We present descriptive means, medians and percentages of demographic, behavioral and clinical characteriscs of WHS participants by state-level median household income, as well as ranges of all the state-level socioeconomic measures. We used Spearman rank correlation coefficients calculated in SAS® to assess correlations among state-level socioeconomic measures.

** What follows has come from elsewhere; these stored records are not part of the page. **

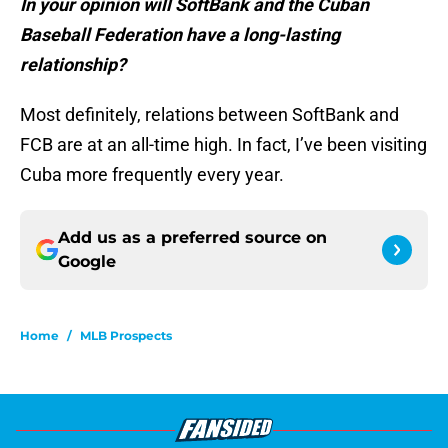
In your opinion will SoftBank and the Cuban
Baseball Federation have a long-lasting
relationship?
Most definitely, relations between SoftBank and
FCB are at an all-time high. In fact, I’ve been visiting
Cuba more frequently every year.
Add us as a preferred source on
Google
Home
/
MLB Prospects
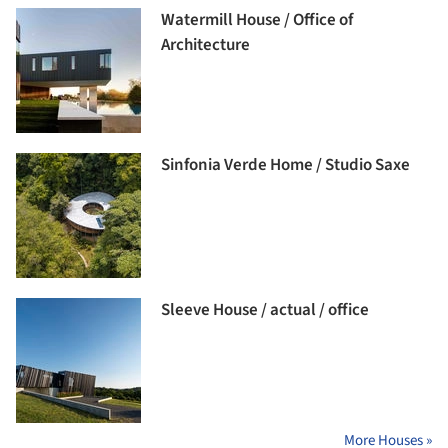
Watermill House / Office of
Architecture
Sinfonia Verde Home / Studio Saxe
Sleeve House / actual / office
More Houses »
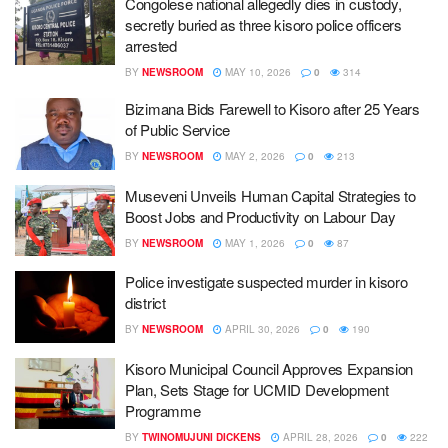
Congolese national allegedly dies in custody,
secretly buried as three kisoro police officers
arrested
BY
NEWSROOM
MAY 10, 2026
0
314
Bizimana Bids Farewell to Kisoro after 25 Years
of Public Service
BY
NEWSROOM
MAY 2, 2026
0
213
Museveni Unveils Human Capital Strategies to
Boost Jobs and Productivity on Labour Day
BY
NEWSROOM
MAY 1, 2026
0
87
Police investigate suspected murder in kisoro
district
BY
NEWSROOM
APRIL 30, 2026
0
190
Kisoro Municipal Council Approves Expansion
Plan, Sets Stage for UCMID Development
Programme
BY
TWINOMUJUNI DICKENS
APRIL 28, 2026
0
222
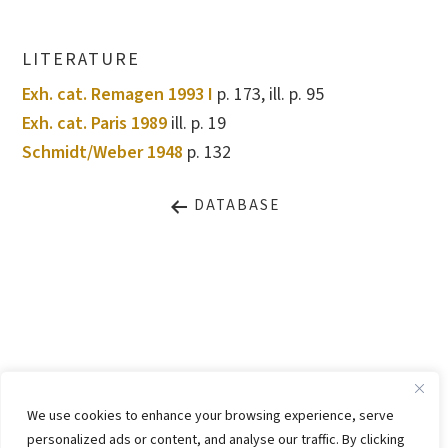
LITERATURE
Exh. cat. Remagen 1993 I
p. 173, ill. p. 95
Exh. cat. Paris 1989
ill. p. 19
Schmidt/Weber 1948
p. 132
DATABASE
LEGAL NOTICE
PRIVACY STATEMENT
We use cookies to enhance your browsing experience, serve
CONTACT
WEBSITE BY
KINGMAICO
personalized ads or content, and analyse our traffic. By clicking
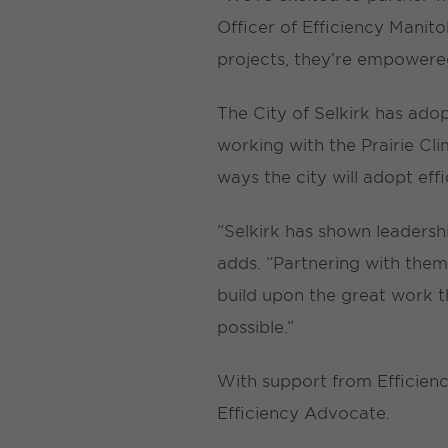
Officer of Efficiency Manit
projects, they’re empowered
The City of Selkirk has ado
working with the Prairie Cl
ways the city will adopt eff
“Selkirk has shown leadersh
adds. “Partnering with the
build upon the great work t
possible.”
With support from Efficiency
Efficiency Advocate.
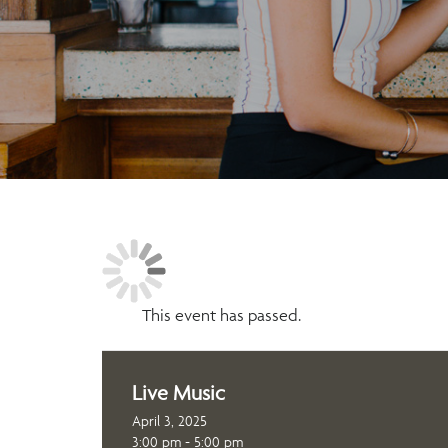
This event has passed.
Live Music
April 3, 2025
3:00 pm - 5:00 pm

Multilevel associations with personal income and state-level socioeconomic conditions
We hypothesized that biomarkers levels would vary depending on both state-level socioeconomic conditions as well as the participant's personal household income . Thus, we present figures describing the median values of biomarkers of inflammation within quartiles of state-level socioeconomic conditions, and across categories of personal household income. To test for a multilevel effect of state-level socioeconomic conditions on inflammatory biomarker levels in excess of personal household income, we used the PROC MIXED procedure in SAS® to estimate associations between biomarkers of inflammation and state-level measures, adjusted for individual-level personal income and covariates. Standardized beta coefficient fixed effect estimates with 95% confidence intervals are reported from multilevel models. Due to the known skew toward lower values, hsCRP was log-transformed prior to statistical analysis.
Adjustment for covariates and handing of missing data in multivariable models
In multivariable models, we used a propensity score predicting body mass index (normal weight versus overweight and obese status) to account for the causal relationships between adiposity and several metabolic and behavioral variables (exercise, caloric intake, HDL-C, LDL-C, diabetes, systolic blood pressure) as they relate to inflammation . We report multivariable analyses with imputed data for income. Sensitivity analyses in multivariable multilevel models showed that effect estimates were not substantively different in models with and without missing data on income.